Google Spreadsheets »

You can use Microsoft Excel if you're familiar with it, but for simplicity's sake all of my examples will be in Google Spreadsheets

This Data »

All of our data wrangling will be done on this spreadsheet. Open it up and make your own local copy. In case you're wondering, yes this is actual, real data about deer hunting accidents in Wisconsin. Cool.

Ok, let's manipulate some data.

Spreadsheet programs come in many different flavors, but for the most part they are all copies of the same program. The commands are there, they may be in different menus or locations.

At this point you should have made a copy of this file: https://docs.google.com/spreadsheets/d/1mzd4F_slzOL6BYfLUaKhrXf9xV-KDfO4r5W4jwlgzSc/edit#gid=0 If not, go to that link and File > Make a Copy

Now you have your own copy! Hurray. Save it locally.

Here are some things you should do with every dataset you encounter:

1. The Eyeball Test. Scroll through the spreadsheet and look for patterns or missing spots. Some questions/notes that you should keep in mind:

  1. Where did this data come from?
  2. What was the source?
  3. How was it collected? What can and can't be said with this data?

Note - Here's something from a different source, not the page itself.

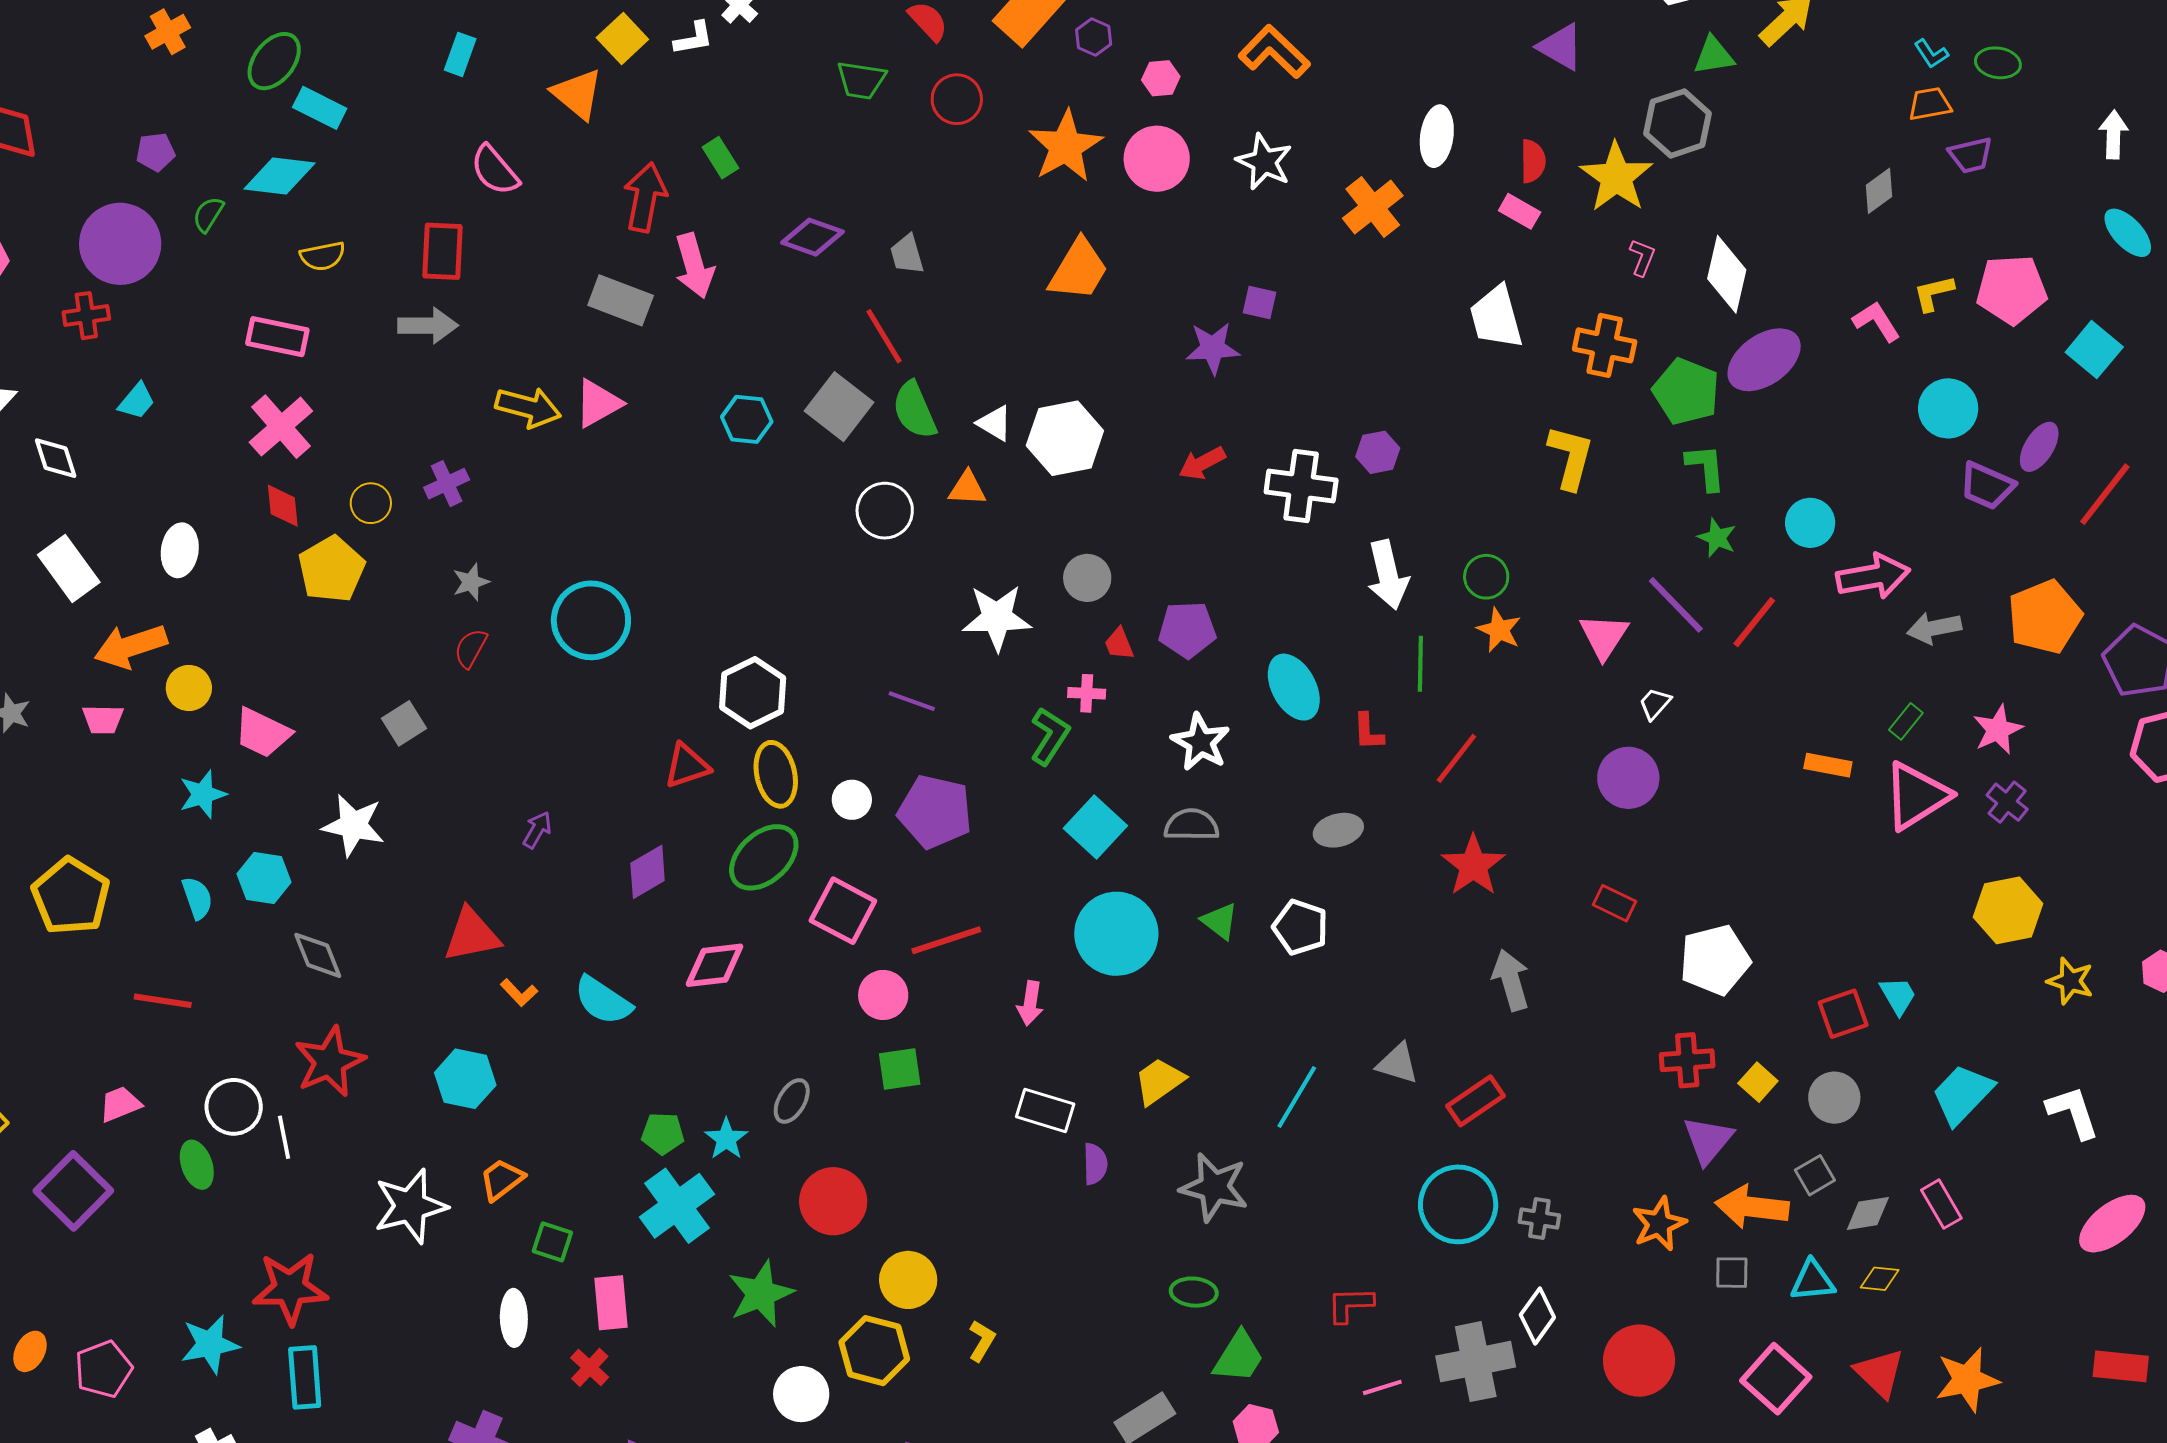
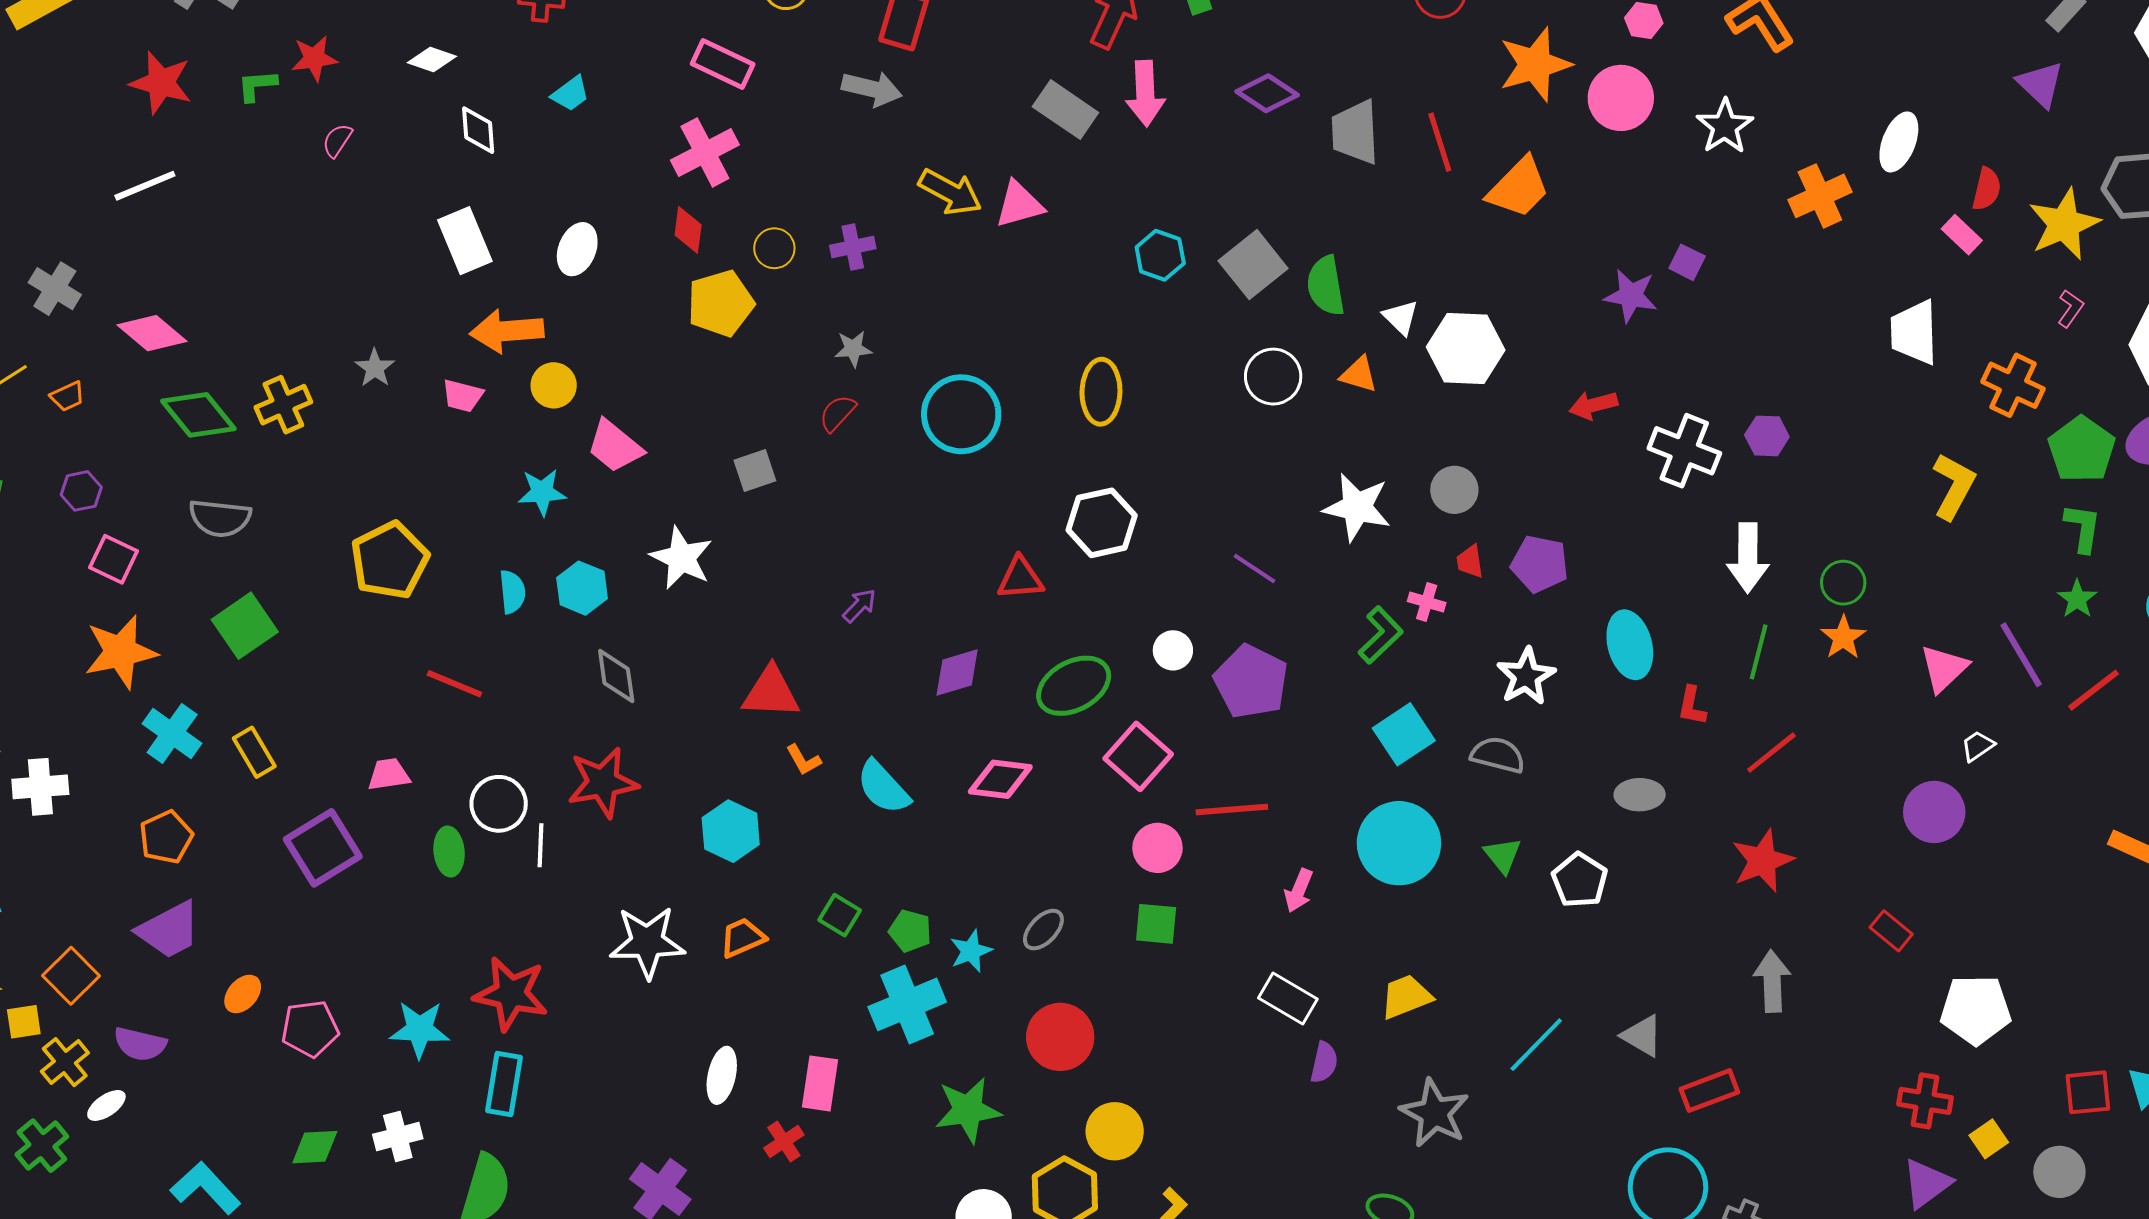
gray trapezoid: (907, 254) -> (1355, 132), size x1.6
red line: (884, 336) -> (1440, 142), moved
yellow ellipse: (776, 774) -> (1101, 392), moved
green square: (552, 1242) -> (840, 915), moved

Typically, you can't understand most data in the real world without making some phone calls.

  1. What do all the columns mean? For example, what's the "MUZDIS" column?
  2. What units are each of the columns in? Which are the most important columns?

In most cases you can track down a data dictionary or at least more context.

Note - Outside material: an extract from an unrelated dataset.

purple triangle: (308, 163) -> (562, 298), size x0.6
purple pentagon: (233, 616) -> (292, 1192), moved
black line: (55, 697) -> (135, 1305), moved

All that said, we are going to continue anyway...

2. Set Up Shop. A few things to do before you get started that will make it easier to work with your data.

Freeze top row: View > Freeze

Turn on filters: Data > Filter

3. Data Wrangling. Techniques that will help you with most of your initial data questions.

Sorting

  1. Sort by year (what years covered by this data?)
  2. Victim Age (what's the highest and lowest age?)

Filtering

  1. Filter by county (most of the time you're going to want to look near where you live).
  2. Filter by wound location
  3. Filter by condition (try any victim under age of 40)

Functions

  1. SUM ()
  2. AVERAGE (What's the average age of a shooter? )
  3. COUNTIF (How many people were mistaken for deer?)
  4. MIN/MAX (How old is the oldest/youngest shooter?)

Charting

  1. Scatter plot (try victim age and shooter age)
  2. Bar chart (by year)

Pivot Tables. Say I want to find out which gun brand is associated the most with fatal accidents. What is the best way to do that?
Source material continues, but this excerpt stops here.